According to the minutes of that meeting, the answer was ‘yes,’ said Shuford.
“Since the budget committee and we (the commission) have not discussed the continuation of this tax, I felt it was pertinent to go ahead and bring it up, tonight. If we wait until next month – and, hypothetically, should the wheel tax disappear, you’re going to have people from January 1st to January 23rd paying more than people that come in on the 24th to get their tags,” said Shuford.
The county could expect quite a few irate phone calls if this should happen, he said.
Commissioner Shawn Peters said he understood the commission had initially planned to ‘look into it’ later.
“I think it’s a shame to even consider doing this (revoking the wheel tax) at this point. We’re making more progress (on road repairs) in the last six months. We’ve had more done to the roads in Claiborne County than we’ve had the last 60 years,” said Peters.
Shuford questioned whether doing nothing now would cause the wheel tax to automatically ‘die’ on January 1, or would it continue, in perpetuity.
“I’m just trying to make sure we are covered, legally, if we allow this to continue without discussion,” said Shuford.
Commissioner James Hatmaker equated some of the legislation adopted by the county as moving ‘one step forward and three steps backward.’
Hatmaker seemed to question the sense in stopping the wheel tax now, when the county road department is handling repayment of debt acquired before road superintendent Ronnie Pittman took office.
“To me, it’s foolish to do away with something that seems to be doing good,” said Hatmaker.
Commissioners Dennis Estes and Mitchell Cosby said they would like to see more road repairs done inside their districts than is currently being completed.
Commissioner Jessie said it seemed to him that the same roadways are being “paved and repaved.”

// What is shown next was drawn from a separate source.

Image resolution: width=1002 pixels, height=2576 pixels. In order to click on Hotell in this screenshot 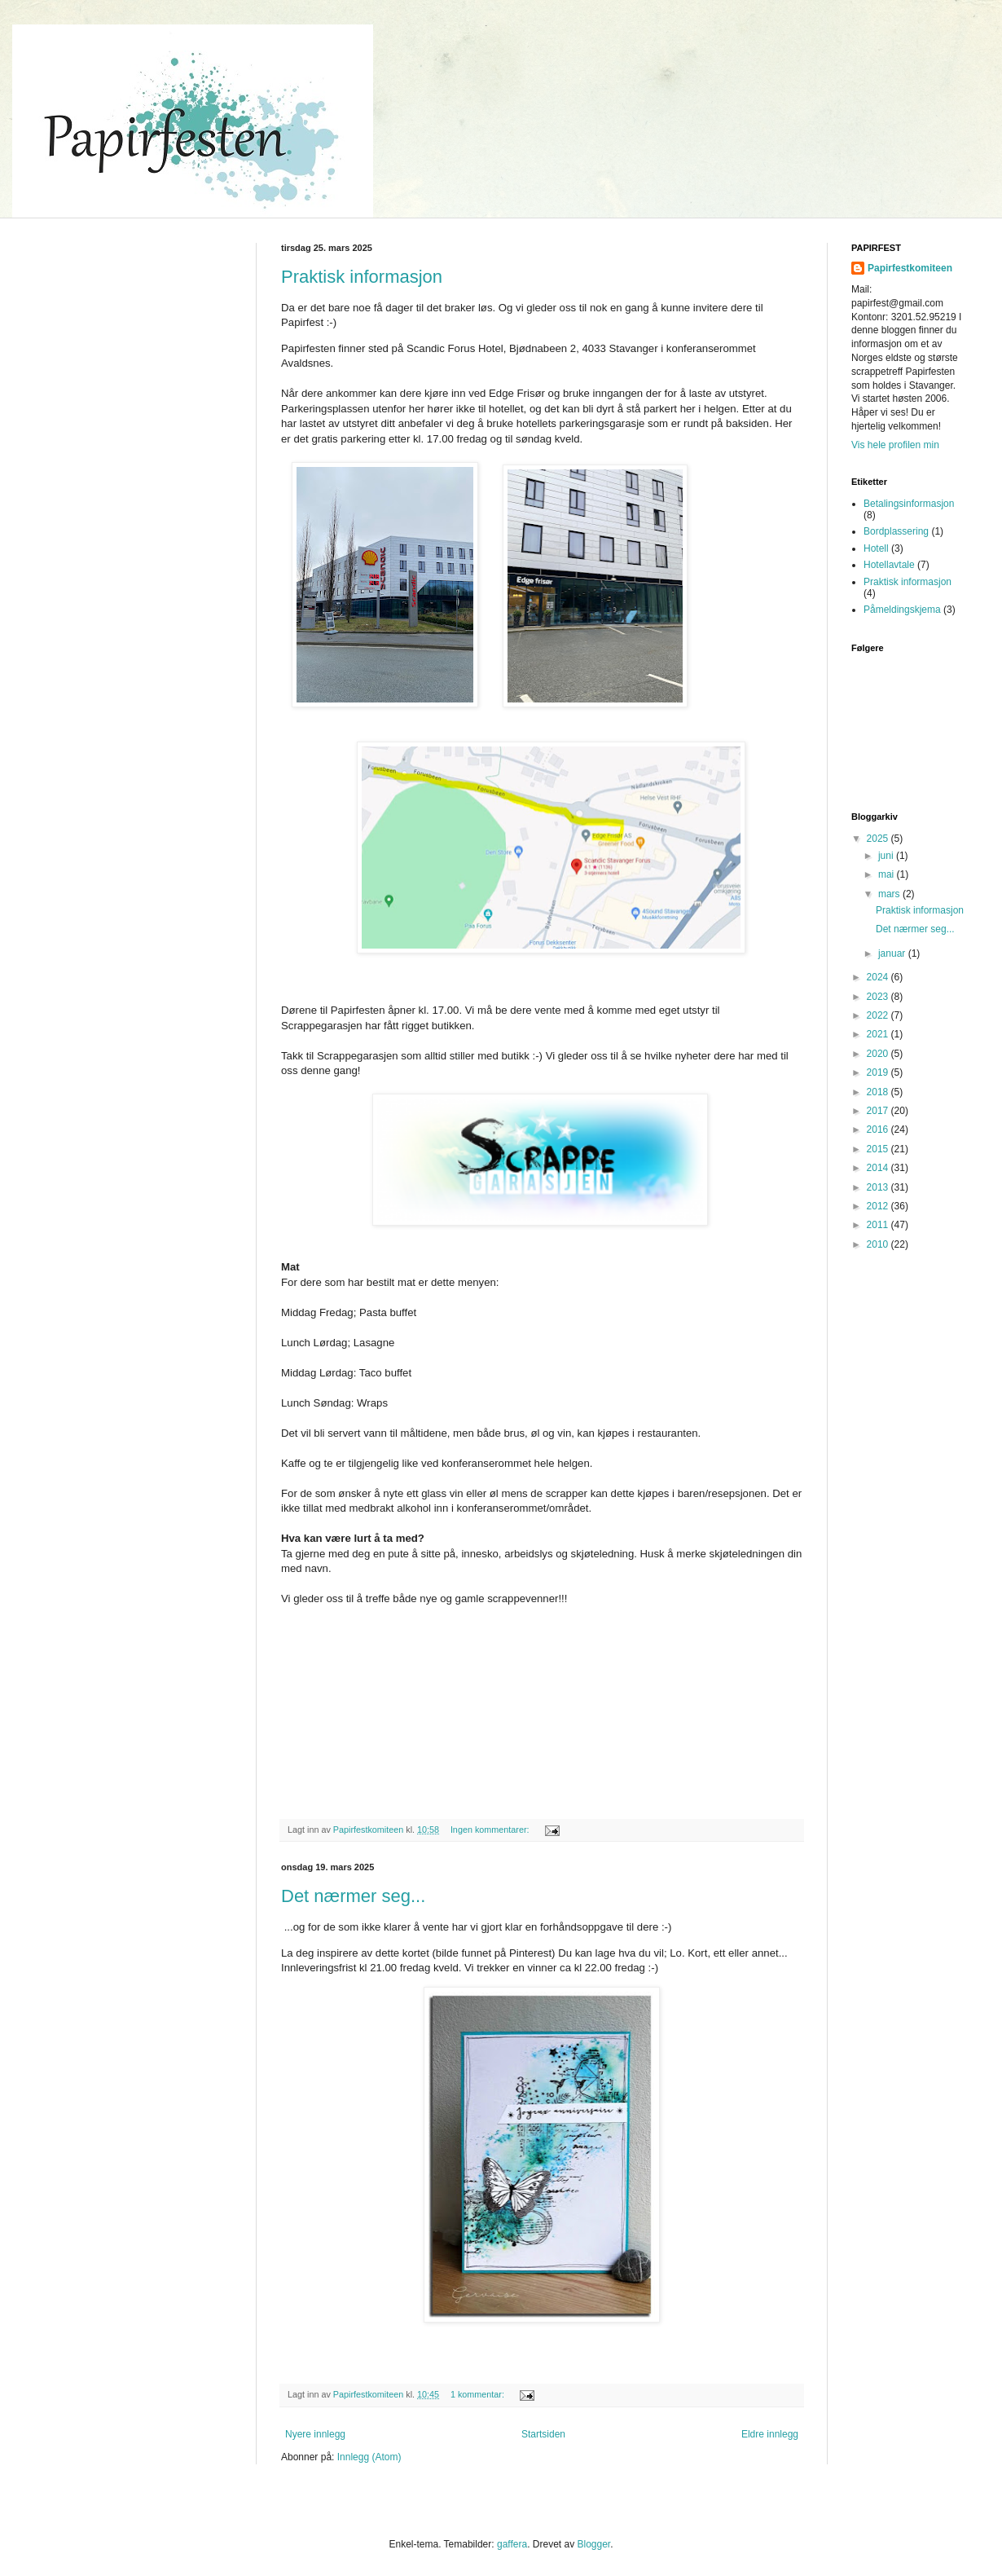, I will do `click(876, 548)`.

Cosby asked if the amendment he had made to the original wheel tax resolution last year would still stand, if the commission decided not to vote on the issue that evening.
His amendment ensured that the wheel tax would be voided if the funds were used for any other purpose than the road department.

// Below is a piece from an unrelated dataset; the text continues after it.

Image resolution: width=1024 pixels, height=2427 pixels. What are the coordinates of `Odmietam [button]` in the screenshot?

A consensus of the board seemed to agree that the amendment would remain intact.
Commissioner Danny Longworth said he felt the commission had “done what it was supposed to do” by reviewing the issue. He then made a motion to table the matter indefinitely.
After a bit of discussion, commission chairman David Mundy said the resolution could not be indefinitely tabled.
The motion was then amended to simply table the wheel tax resolution. Commissioner Steve Mason seconded the motion.
Commissioners Campbell, Estes, Cosby, Mason, Peters, Longworth, Jessie, Mundy, Hatmaker, Zachary Bunch, Juanita Honeycutt, Gary Poore, Ann Bowling, Nicholas Epperson, Anthony Rowe, Joan Cosby, Billy Johnson and Aimee Upton voted in favor of the measure.